Pilot results from the The Canadian Biomarker Integration Network in Depression (CAN-BIND)-1 study, involving treatment with escitalopram, have clearly documented the nature of deficits, and are in line with expectations in remitted depression. In this pilot sample of 208 participants, 15% of participants had global cognitive impairment despite 8 weeks of antidepressant treatment and achievement of clinical remission (McInerney, personal communication).

In an 8-week antidepressant study, those who significantly improved in global cognitive functioning (assessed using NCI) had superior functioning and work productivity relative to those who did not significantly improve (Hasselbalch et al., 2011). Vortioxetine is the only antidepressant with modest evidence for improving cognitive parameters during a depressive episode (Rock et al., 2013). Research into the use of psychostimulants as a treatment for cognitive deficits in depressed patients has led to the consideration of modafinil and methylphenidate as potential novel pharmacological treatments (Minzenberg et al., 2008). Modafinil is a well-tolerated wakefulness agent where only two clinical studies have previously examined its role on cognition in depression; one where currently depressed patients had improvements in one measure of executive function after 4 weeks of treatment as an adjuvant (DeBattista et al., 2004), and the other where there were improvements in memory after a single dose in depressed participants who achieved remission (Kaser et al., 2016). Unlike methylphenidate, modafinil appears to impact both "hot" (emotion-laden) and "cold" (independent of emotion) cognitive deficits, which are commonly seen in remitted depression.

Immediate effects of modafinil on cognition have been shown (Kaser et al., 2016) and the investigators will be the first to examine the pro-cognitive effects in a remitted depressed sample over 8 weeks. The dose of modafinil (200mg) used in the study, sample size, and randomized control trial (RCT) study design parallels those described in the immediate effect study, and this maintains continuity. However, the study does not examine whether the immediate effects are maintained. More importantly, it is unclear whether the cognitive improvements translate into improvement in functioning.

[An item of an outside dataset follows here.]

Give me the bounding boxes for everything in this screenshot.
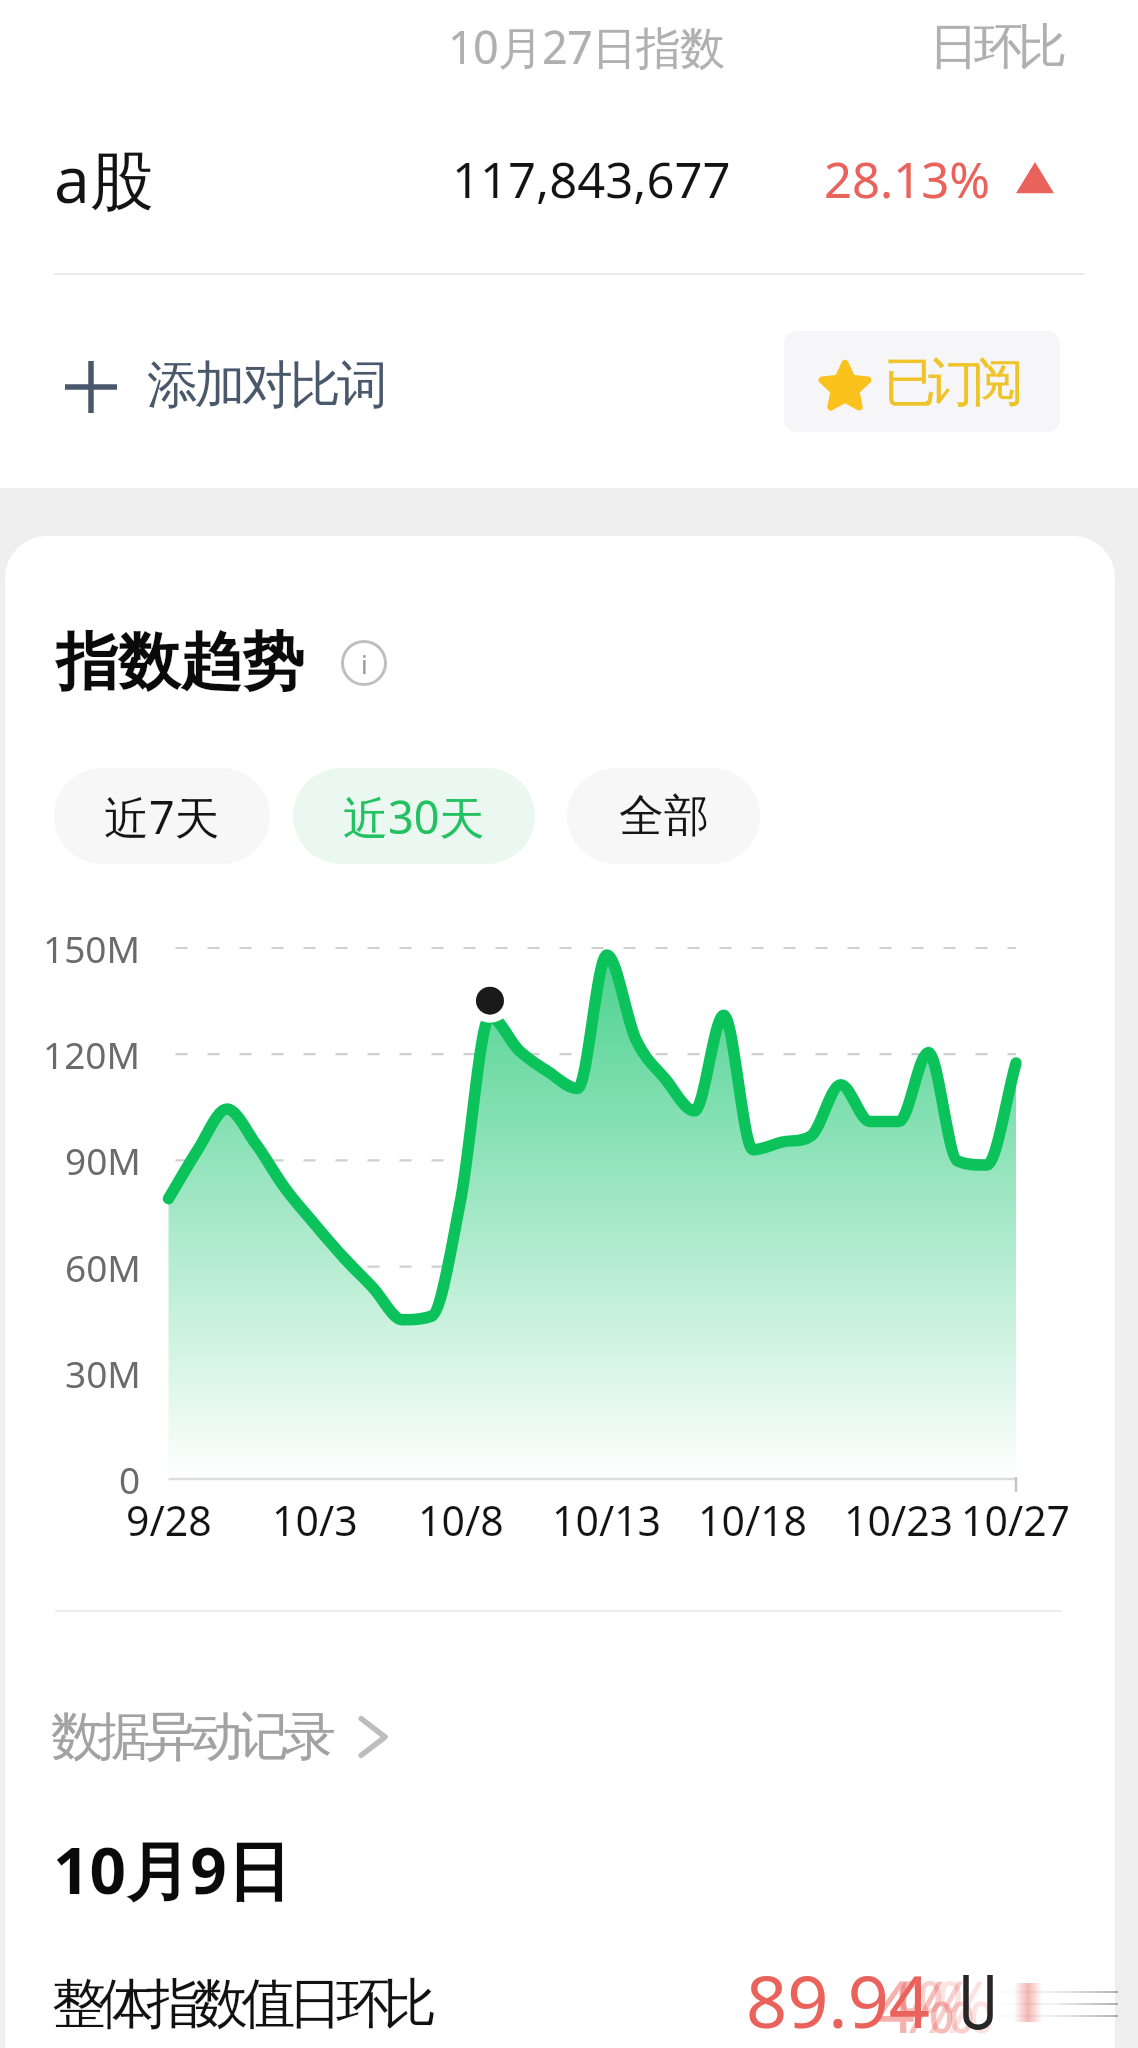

The added focus on functional outcomes fits with patient-centered models of healthcare, as functional outcomes are of greatest importance to most patients. Thus, the RCT study and choice of outcome variables have been carefully designed with specific endpoints to delineate these aspects. Cognitive flexibility, memory, and attention will be domains of importance in this study, since these domains have been shown in previous literature to be improved by modafinil (Minzenberg et al., 2008; DeBattista et al., 2004; Kaser et al., 2016).

Objectives, Hypotheses, and Impact:

The primary objective of this study is to delineate the cognitive effects of modafinil in patients with remitted depression at baseline and 4 weeks, and monitor whether these effects are maintained with continual dosage over an 8-week period. The secondary objective of this study is to understand the effect of modafinil in patients with remitted depression on measures of functioning at baseline, 4 weeks, and 8 weeks, and whether these effects parallel the cognitive changes.

The investigators' overarching hypothesis is that specific aspects of cognitive functioning, including the domains of memory, attention, and cognitive flexibility, will improve through treatment with modafinil. The investigators hypothesize that participants with remitted depression who continue to experience cognitive deficits and are taking modafinil will have improvements in aspects of cognitive domains at 4 weeks, and these improvements will be sustained at 8 weeks. It is also hypothesized that functional improvements will parallel the improvements in cognitive domains.

The study ensures a closer examination of modafinil's effect on individual facets of cognition in patients with remitted MDD. This enhanced understanding will enable the development of new treatment plans for residual cognitive symptoms, where none currently exist. Moreover, it could spur interest in new drug development programs to address an unmet need of targeting cognition across disorders where depression is a central feature (e.g. Bipolar Disorder, Generalized Anxiety Disorder). Finally, the study would delineate the specific endophenotypes within cognition (e.g. working memory) and functional improvement (e.g. social functioning), which would lead to personalized treatment options based on the endophenotype profile.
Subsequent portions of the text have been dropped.